La dernière soirée du festival Sons d'hiver voyait se succéder sur scène deux musiciennes issues de la scène folk américaine - même si leur musique est loin de s'y résumer - dont les parcours se sont souvents croisés. Il n'y avait donc rien d'étonnant à ce qu'au milieu du concert de Rhiannon Giddens, celle-ci congédie un instant ses musiciens, pour chanter en duo avec Leyla McCalla, juste accompagnées par le banjo de cette dernière, une chanson traditionnelle haïtienne, "Manman Mwen". Ni qu'elle fasse revenir sa consoeur pour le rappel, afin d'interpréter deux chansons de la "godmother of rock'n'roll", Sister Rosetta Tharpe. De folk songs haïtiennes aux sources du rock'n'roll, ces deux moments illustrent le large spectre d'ambiances parcourues pendant la soirée.

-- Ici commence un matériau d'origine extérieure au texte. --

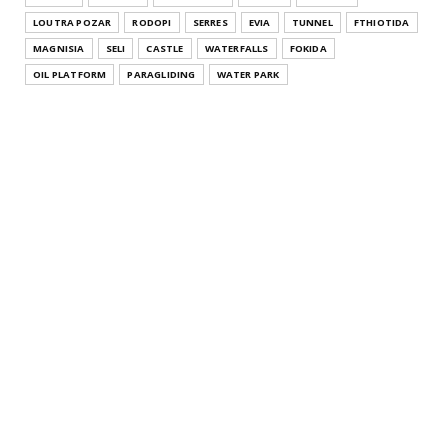
Μακεδονία Pa...
LOUTRA POZAR
RODOPI
SERRES
EVIA
TUNNEL
FTHIOTIDA
July 26, 2021
MAGNISIA
SELI
CASTLE
WATERFALLS
FOKIDA
THESSALONIKI
OIL PLATFORM
PARAGLIDING
WATER PARK
Άγιος Αθανάσιος Θεσσαλονίκης Κεντρική Μακεδονία
Agios Athana...
July 22, 2021
KATERINI
Μοσχοπόταμος Κατερίνης Πιερίας Κεντρική
Μακεδονία Moschopota...
July 20, 2021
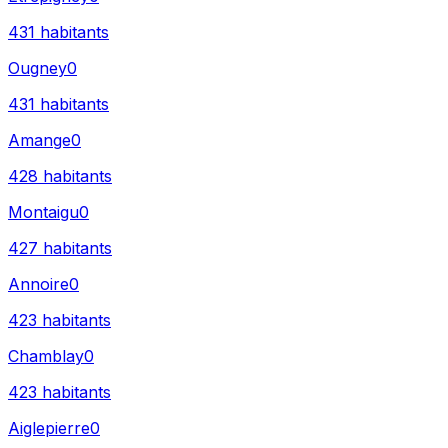
431
habitants
Ougney
0
431
habitants
Amange
0
428
habitants
Montaigu
0
427
habitants
Annoire
0
423
habitants
Chamblay
0
423
habitants
Aiglepierre
0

En première partie, Leyla McCalla, violoncelle, banjo ou guitare selon les morceaux, se présente accompagnée de Louis Michot au fiddle et Corey Ledet à l'accordéon. Les trois chantent tour à tour selon les morceaux et explorent les rythmes traditionnels de la Louisiane, où ils résident tous. Mais plus versant cajun et rural que jazz et urbain. Les rythmes du zydeco et les paroles en français louisianais entrent néanmoins en résonnance avec les tambours caraïbes et le kreyol ayisyen, puisque Leyla McCalla explore par la même occasion l'héritage musical de l'île dont ses parents sont originaires. Pour ce concert, le trio est ainsi renforcé pendant une partie du set par deux percussionnistes haïtiens de Paris, Claude Saturne et Kebyesou. Je préfère d'ailleurs quand la musique tire vers le côté haïtien, sans doute en raison d'un goût forgé par quelques décénies de fréquentation assidue des musiques de l'Amérique noire. C'est un vrai plaisir, par exemple, de pouvoir entendre sa version de la célèbre chanson traditionnelle "Mèsi Bondye" tout en retenue instrumentale et intensité vocale. Si la démarche de Leyla McCalla fait écho à celle de Sélène Saint-Aimé, entendue un peu plus tôt dans la semaine, le résultat s'en distingue par la part du patrimoine louisianais qu'elle choisit de mettre à l'honneur - violon et accordéon sonnent il est vrai bien différemment des cuivres rompus aux marching bands. Mais, quand pour le rappel, ils entamment un blues, on prend conscience des racines communes à toutes ces musiques, blanches ou noires, rurales ou urbaines, cadiennes ou créoles : africaines et européennes. Américaines.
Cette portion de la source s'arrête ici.